‘EL PASO, Texas (Border Report) – A Latina congresswoman from Florida has filed a bill offering to legalize migrants who have been in America for more than five years – in exchange for additional border security and mandating employers check workers’ eligibility.
The Dignity Act filed today by U.S. Rep. Maria Elvira Salazar, R-Florida, seeks to modify immigration laws so that qualifying unauthorized migrants who have been in the United States for more than five years to get 10-year temporary residence permits followed by permanent residence after an additional five years’ stay. It also provides immediate legal status to “Dreamers” who were brought into the country as children and have either worked, served in the armed forces, or gone to college as adults.

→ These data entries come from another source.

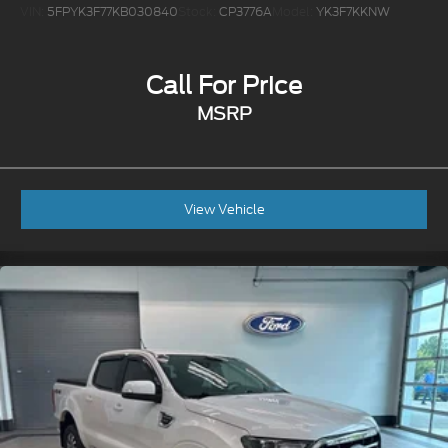
VIN:
5FPYK3F77KB030840
Stock:
CP3776A
Model:
YK3F7KKNW
Call For Price
MSRP
View Vehicle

“Our broken immigration system is fracturing America economically, morally, socially and politically,” Salazar said in a conference call on Tuesday. “I am introducing the Dignity Act to secure our border, provide a dignified solution to immigrants in the United States and support American workers. While we are a nation of laws, we are also a nation of second chances.”
The Dignity Act also calls for the hiring of 3,000 additional border agents, 1,700 more immigration court staffers and increases criminal penalties for illegal border crossings
The plan differs substantially from the Democrats’ U.S. Citizenship Act of 2021 supported by President Joe Biden but seeks the same end result: to bring order to America’s borders and stimulate the U.S. economy.
Biden a day into office proposed a path to citizenship to millions of unauthorized migrants already in the country and to many others protected from deportation by Temporary Protected Status visas and the Deferred Action for Childhood Arrivals program.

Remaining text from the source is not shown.